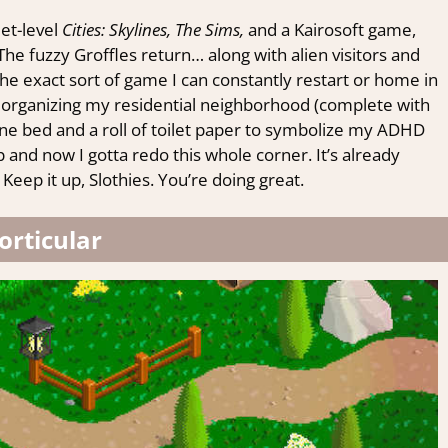
et-level
Cities: Skylines, The Sims,
and a Kairosoft game,
 The fuzzy Groffles return… along with alien visitors and
he exact sort of game I can constantly restart or home in
reorganizing my residential neighborhood (complete with
ne bed and a roll of toilet paper to symbolize my ADHD
 and now I gotta redo this whole corner. It’s already
 Keep it up, Slothies. You’re doing great.
orticular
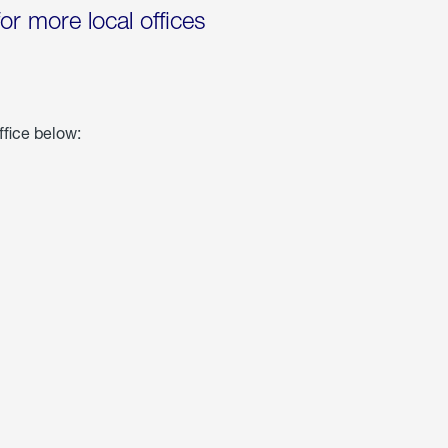
for more local offices
ffice below:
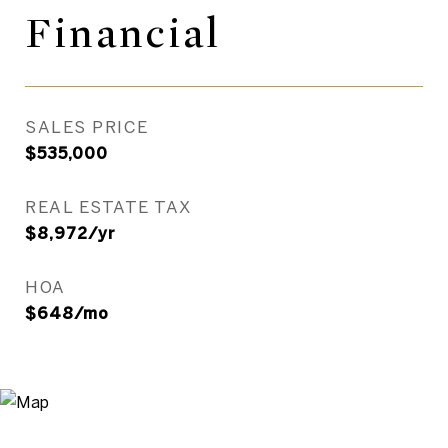
Financial
SALES PRICE
$535,000
REAL ESTATE TAX
$8,972/yr
HOA
$648/mo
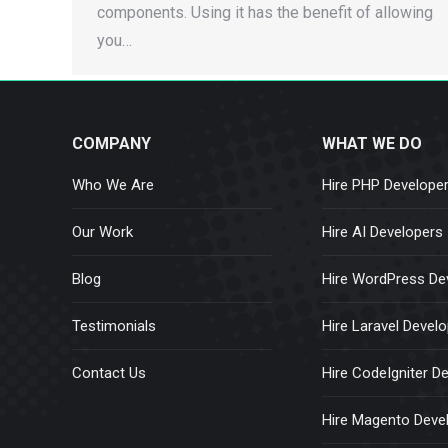
components. Using it has the benefit of allowing
you…
COMPANY
WHAT WE DO
Who We Are
Hire PHP Develope
Our Work
Hire AI Developers
Blog
Hire WordPress De
Testimonials
Hire Laravel Devel
Contact Us
Hire CodeIgniter D
Hire Magento Deve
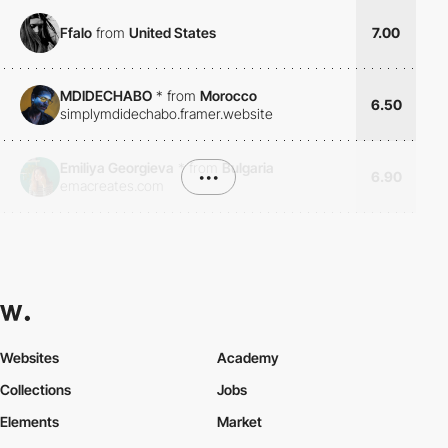
Ffalo
from
United States
7.00
MDIDECHABO
*
from
Morocco
6.50
simplymdidechabo.framer.website
Emiliya Georgieva
*
from
Bulgaria
•••
6.90
emacreates.com
Websites
Academy
Collections
Jobs
Elements
Market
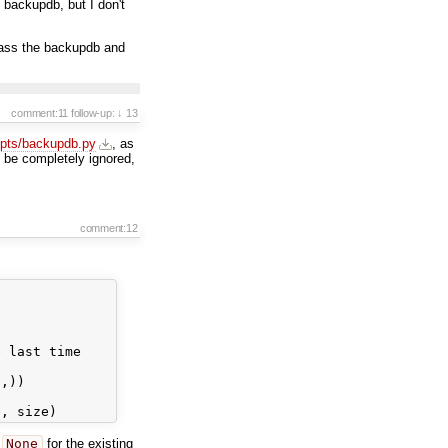
 backupdb, but I don't
ass the backupdb and
comment:11
follow-up:
↓ 13
ipts/backupdb.py
, as
 be completely ignored,
comment:12
 last time

,))

s
None
for the existing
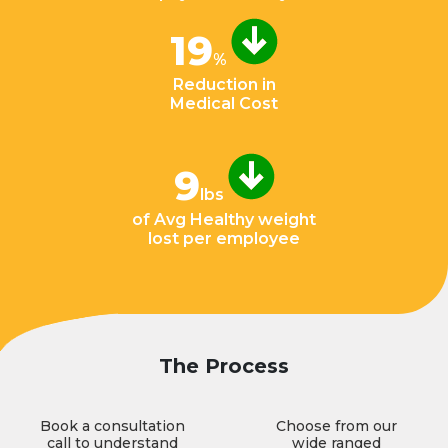
19
%
Reduction in
Medical Cost
9
lbs
of Avg Healthy weight
lost per employee
The Process
Book a consultation
Choose from our
call to understand
wide ranged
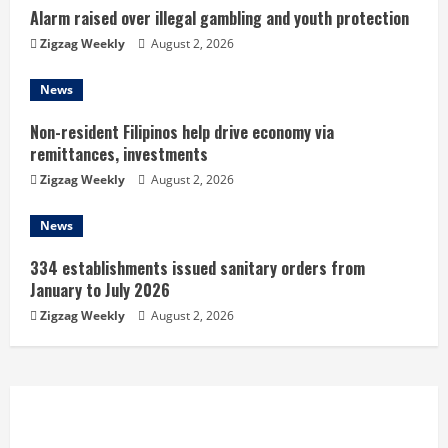
n
Alarm raised over illegal gambling and youth protection
Zigzag Weekly
August 2, 2026
g
News
Non-resident Filipinos help drive economy via
remittances, investments
Zigzag Weekly
August 2, 2026
News
334 establishments issued sanitary orders from
January to July 2026
Zigzag Weekly
August 2, 2026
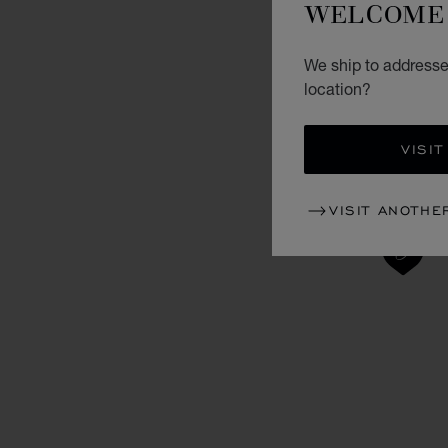
WELCOME 
We ship to addresse
location?
VISIT
VISIT ANOTHE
########
▶ _What is required_: Which of the lines above include the word "with"? Copy each of them.

▶ _Task answer_:
 The fuzzy Groffles return… along with alien visitors and
reorganizing my residential neighborhood (complete with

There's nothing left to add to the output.